Lacking any prioritization, vision or strategy the council discussed several short-term funding ideas for the additional police staff, all of which included either increased surcharges, higher taxes or more fees on the citizens of Ashland. Yes, there were two city councilors who said we shouldn't add to utility costs, which is admirable, yet considering the city has been looking into police staffing since 2016, I find it incredible that there were no actionable ideas presented by anyone from the city to self-fund the hires or cut costs to offset these additional expenditures.

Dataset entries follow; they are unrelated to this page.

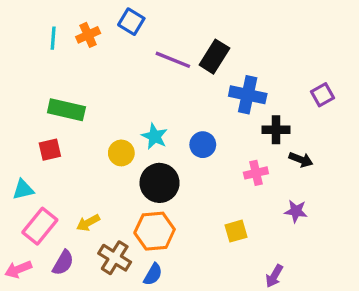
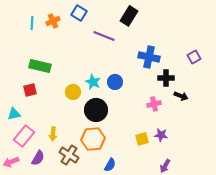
black rectangle: (214, 57) -> (129, 16), moved
blue circle: (203, 145) -> (115, 82), moved
purple star: (296, 211) -> (161, 135), moved
yellow arrow: (88, 223) -> (53, 134), turned -56
blue semicircle: (153, 274) -> (110, 165), moved

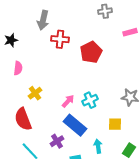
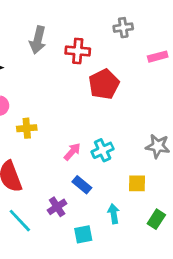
red cross: (60, 39) -> (78, 51), moved
yellow cross: (35, 93) -> (27, 128), moved, turned 32
blue rectangle: (75, 125) -> (82, 185), size x0.6

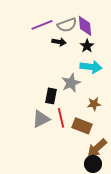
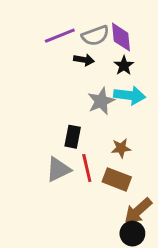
gray star: (71, 83) -> (101, 101), moved
brown star: (94, 104) -> (121, 148), moved

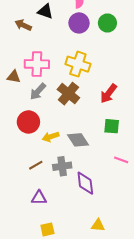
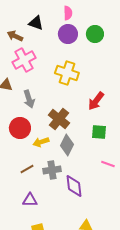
pink cross: (37, 64) -> (24, 60), moved, turned -30
gray arrow: (38, 91) -> (29, 99), turned -60
brown cross: (68, 94) -> (59, 119), moved
gray diamond: (78, 140) -> (67, 145), turned 60

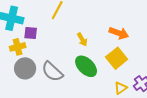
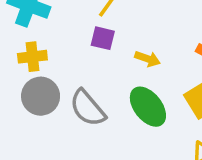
purple square: (31, 33) -> (103, 38), moved
yellow arrow: (82, 39) -> (147, 59), turned -48

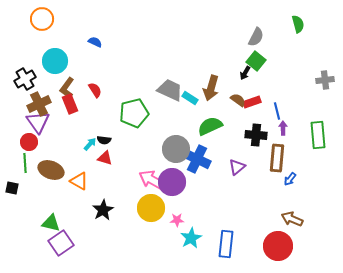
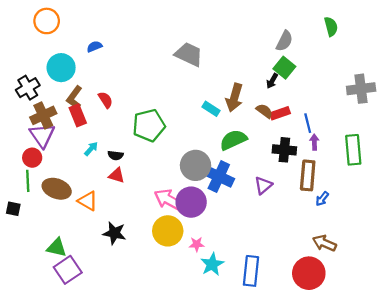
blue semicircle: (95, 42) -> (94, 47), moved, turned -48
gray cross: (325, 80) -> (361, 89), size x1.4
gray trapezoid: (170, 90) -> (189, 54), moved
cyan arrow: (90, 144) -> (91, 149), moved
black star: (103, 210) -> (114, 233), turned -30

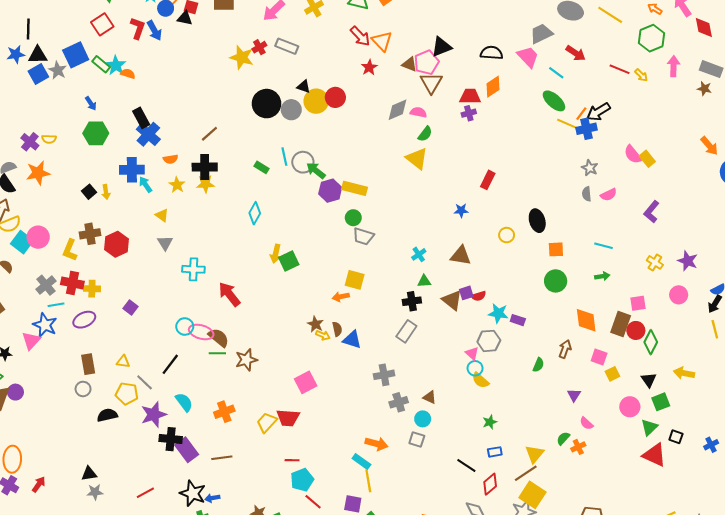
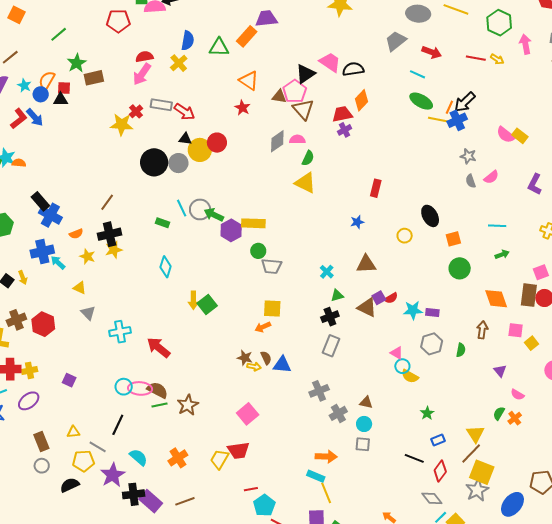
red L-shape: (138, 28) -> (19, 119), turned 45
red arrow: (360, 36) -> (184, 112), moved
pink trapezoid: (528, 57) -> (330, 62), moved
gray hexagon: (489, 341) -> (432, 344), moved

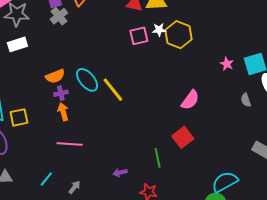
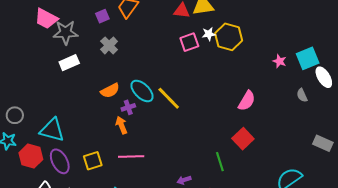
gray cross: (59, 16) -> (109, 45), moved
purple cross: (61, 93) -> (128, 107), moved
yellow square: (19, 117) -> (93, 161), moved

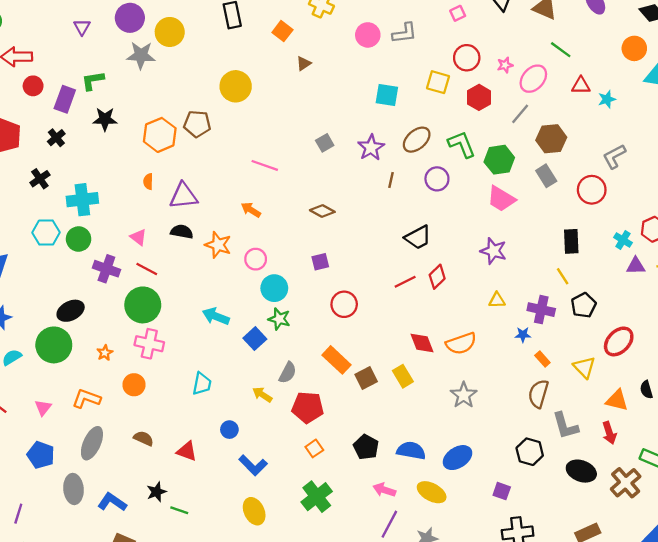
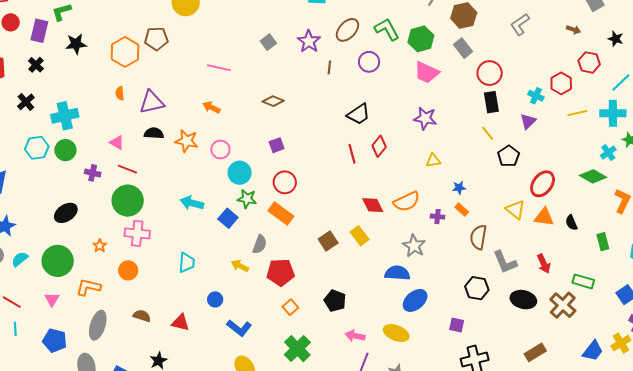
red circle: (592, 190) -> (490, 73), moved
purple triangle: (636, 266) -> (528, 121), moved, turned -36
purple cross: (106, 269) -> (93, 173), size x0.7
red line: (405, 282) -> (352, 154), turned -72
red circle: (344, 304) -> (285, 182), moved
purple cross: (541, 310) -> (438, 217), moved, size x0.6
green circle: (54, 345) -> (58, 261), moved
orange rectangle: (542, 359) -> (462, 210), moved
orange rectangle: (336, 360) -> (281, 213), moved
orange triangle: (617, 400) -> (544, 217), moved
blue semicircle: (411, 451) -> (397, 273), moved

The mayor urged the council find a solution for police officer funding because he said the city was facing a $1.7 million general fund deficit. However, the actual figure is a $2.4 million deficit, highlighted on pages 3-6 of the budget, which the council will need to address during this budget cycle. What this means in its simplest form is our city is overspending. Expenditures are outpacing revenues by over $1 million a year. This can't continue. The Ashland city budget has increased more than 50 percent over the past eight years. Based on what we have seen over the past few budget cycles, it would not be surprising for the mayor and council to vote again for higher fees, surcharges and taxes to fund any new expenditures. What would be refreshing is to see our elected representatives do the hard work of prioritizing spending and self-funding to better reflect the people and projects essential to the future of Ashland.
In June, I was one of several citizen members of the budget committee who called out the city for its unfettered spending and advocated for fiscal constraint. We were politely ignored. We did present to the mayor and council at least six options to consolidate city operations and departments, which would have reduced costs, but these ideas were scoffed at as "crazy" and unacceptable. As a result no substantive cost-cutting measures were considered or adopted.
Ashlanders are generous, socially conscious and proud, and we need our politicians to manage taxpayer funds like they would their own. The 2019 general fund budget is projecting a $5 million deficit and the 2021 budget based on current spending trends will have a $10 million deficit with no spending cuts in sight. Our city is clearly on a dangerous fiscal path.
I have been unrelenting in my efforts to call out the lack of fiscal transparency and wasteful spending in our city. How can our city government justify raising our taxes and adding fees for essential city services because they can't find the necessary funds, yet somehow budget $80,000 for an outside consultant to make conceptual models for a potential $15 million new City Hall Mega Complex we arguably don't need nor can afford? I stand by what I said before, and that is: I have learned that when our City Council members can't make a decision they often revert to studies or consultants and try to offload decision-making responsibility to an outside entity at taxpayer expense. This time it will be $80,000. Things need to change.
If things don't change, Ashland is in store for a real fiscal crisis. We need to become more attentive to what is happening in our city, especially as we approach the mid-term city elections in November. We all must demand that our city government become more fiscally accountable and start prioritizing how our tax dollars are spent or our families and our city will suffer.
— Shaun Moran is a member of the Ashland Citizens' Budget Committee.